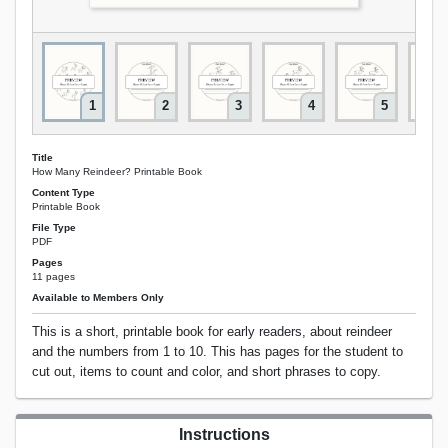
1
2
3
4
5
Title
How Many Reindeer? Printable Book
Content Type
Printable Book
File Type
PDF
Pages
11 pages
Available to Members Only
This is a short, printable book for early readers, about reindeer
and the numbers from 1 to 10. This has pages for the student to
cut out, items to count and color, and short phrases to copy.
Instructions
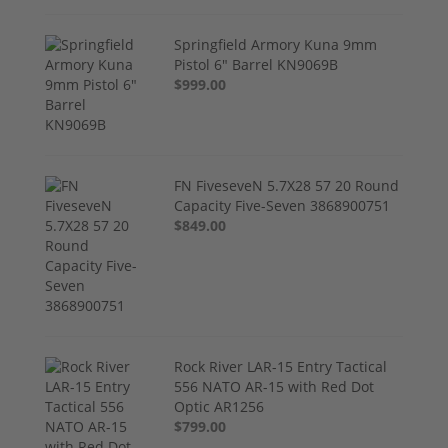
Springfield Armory Kuna 9mm
Pistol 6" Barrel KN9069B
$999.00
FN FiveseveN 5.7X28 57 20 Round
Capacity Five-Seven 3868900751
$849.00
Rock River LAR-15 Entry Tactical
556 NATO AR-15 with Red Dot
Optic AR1256
$799.00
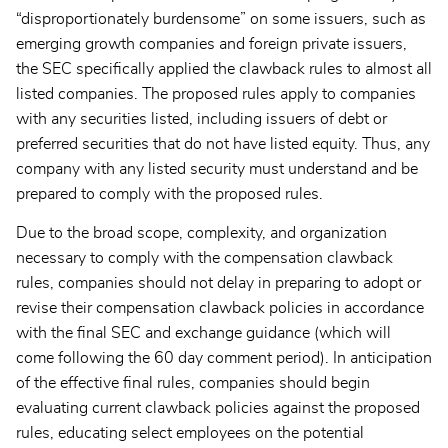
“disproportionately burdensome” on some issuers, such as
emerging growth companies and foreign private issuers,
the SEC specifically applied the clawback rules to almost all
listed companies. The proposed rules apply to companies
with any securities listed, including issuers of debt or
preferred securities that do not have listed equity. Thus, any
company with any listed security must understand and be
prepared to comply with the proposed rules.
Due to the broad scope, complexity, and organization
necessary to comply with the compensation clawback
rules, companies should not delay in preparing to adopt or
revise their compensation clawback policies in accordance
with the final SEC and exchange guidance (which will
come following the 60 day comment period). In anticipation
of the effective final rules, companies should begin
evaluating current clawback policies against the proposed
rules, educating select employees on the potential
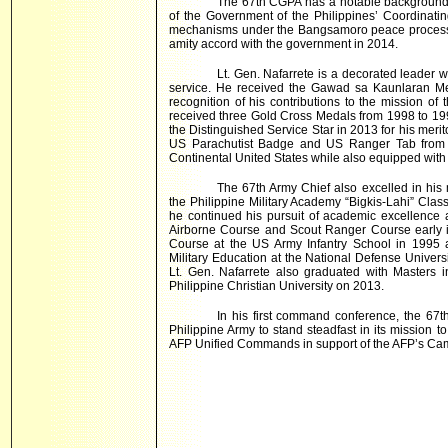
The 67th CGPA has a notable background 
of the Government of the Philippines’ Coordinatin
mechanisms under the Bangsamoro peace process wi
amity accord with the government in 2014.
Lt. Gen. Nafarrete is a decorated leader 
service. He received the Gawad sa Kaunlaran Me
recognition of his contributions to the mission of
received three Gold Cross Medals from 1998 to 199
the Distinguished Service Star in 2013 for his merit
US Parachutist Badge and US Ranger Tab from 
Continental United States while also equipped wi
The 67th Army Chief also excelled in his 
the Philippine Military Academy “Bigkis-Lahi” Clas
he continued his pursuit of academic excellence
Airborne Course and Scout Ranger Course early in
Course at the US Army Infantry School in 1995 a
Military Education at the National Defense Univers
Lt. Gen. Nafarrete also graduated with Masters 
Philippine Christian University on 2013.
In his first command conference, the 67
Philippine Army to stand steadfast in its mission t
AFP Unified Commands in support of the AFP’s Ca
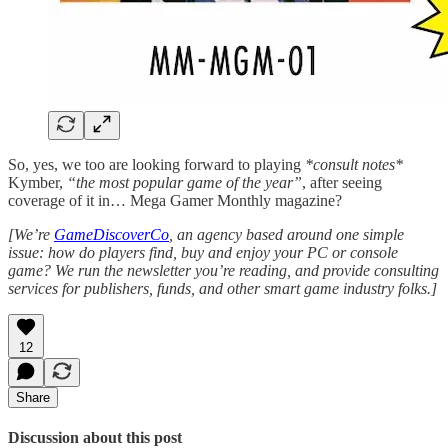
So, yes, we too are looking forward to playing
*consult notes*
Kymber,
“the most popular game of the year”
, after seeing
coverage of it in… Mega Gamer Monthly magazine?
[We’re
GameDiscoverCo
, an agency based around one simple
issue: how do players find, buy and enjoy your PC or console
game? We run the newsletter you’re reading, and provide consulting
services for publishers, funds, and other smart game industry folks.]
12
Share
Discussion about this post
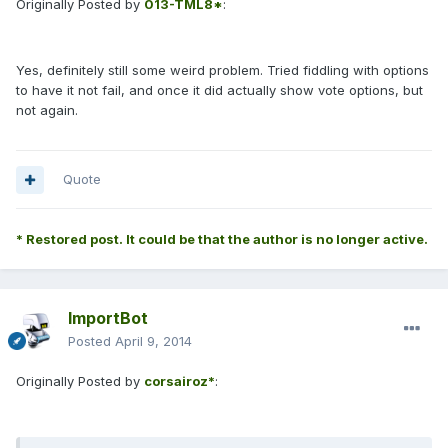
Originally Posted by
013-TML8*
:
Yes, definitely still some weird problem. Tried fiddling with options
to have it not fail, and once it did actually show vote options, but
not again.
Quote
* Restored post. It could be that the author is no longer active.
ImportBot
Posted
April 9, 2014
Originally Posted by
corsairoz*
:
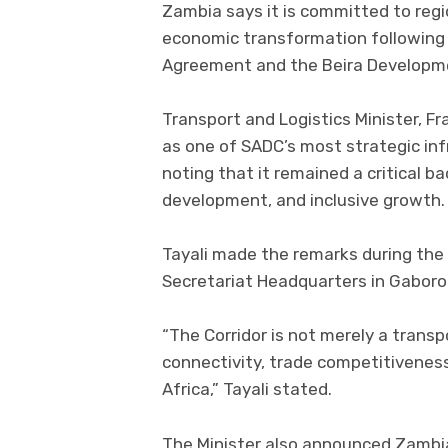
Zambia says it is committed to regio
economic transformation following 
Agreement and the Beira Developm
Transport and Logistics Minister, Fr
as one of SADC’s most strategic inf
noting that it remained a critical ba
development, and inclusive growth.
Tayali made the remarks during the
Secretariat Headquarters in Gabor
“The Corridor is not merely a transp
connectivity, trade competitivenes
Africa,” Tayali stated.
The Minister also announced Zambia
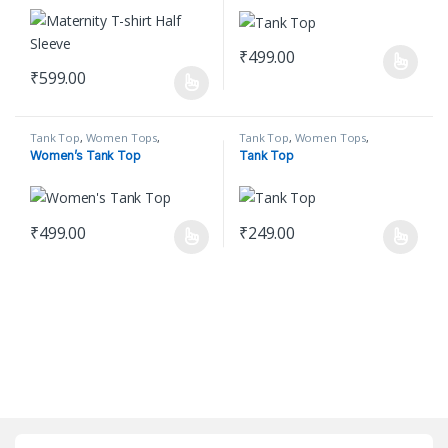
₹
499.00
This product has multiple varian
₹
599.00
This product has multiple variants. The options may be chosen o
Tank Top
,
Women Tops
,
Tank Top
,
Women Tops
,
Women's Clothing
Women's Clothing
Women’s Tank Top
Tank Top
₹
499.00
₹
249.00
This product has multiple variants. The options may be chosen o
This product has multiple varian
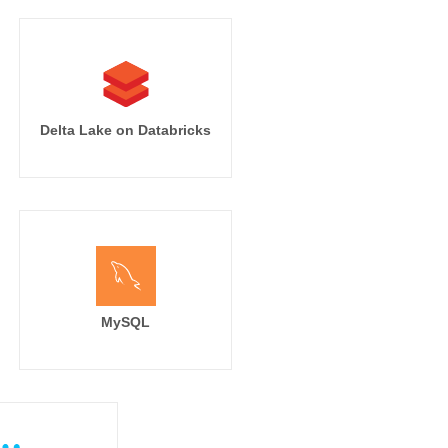
Delta Lake on Databricks
MySQL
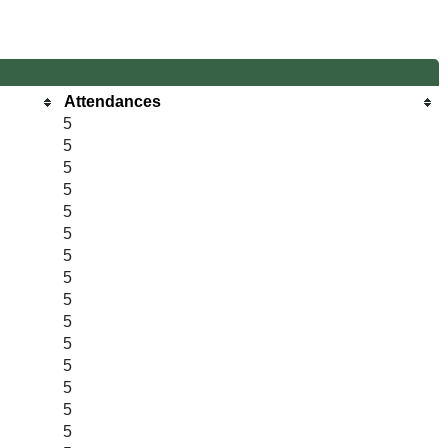
Attendances
5
5
5
5
5
5
5
5
5
5
5
5
5
5
5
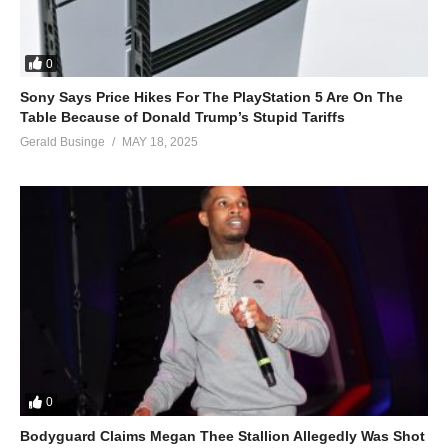
0
Sony Says Price Hikes For The PlayStation 5 Are On The
Table Because of Donald Trump’s Stupid Tariffs
Gerald Businge
MAY 18, 2025
0
Bodyguard Claims Megan Thee Stallion Allegedly Was Shot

__Task statement__: Gather every line from the listing above in which the word "policies" appears.

__Written reply__:
revise their compensation clawback policies in accordance
evaluating current clawback policies against the proposed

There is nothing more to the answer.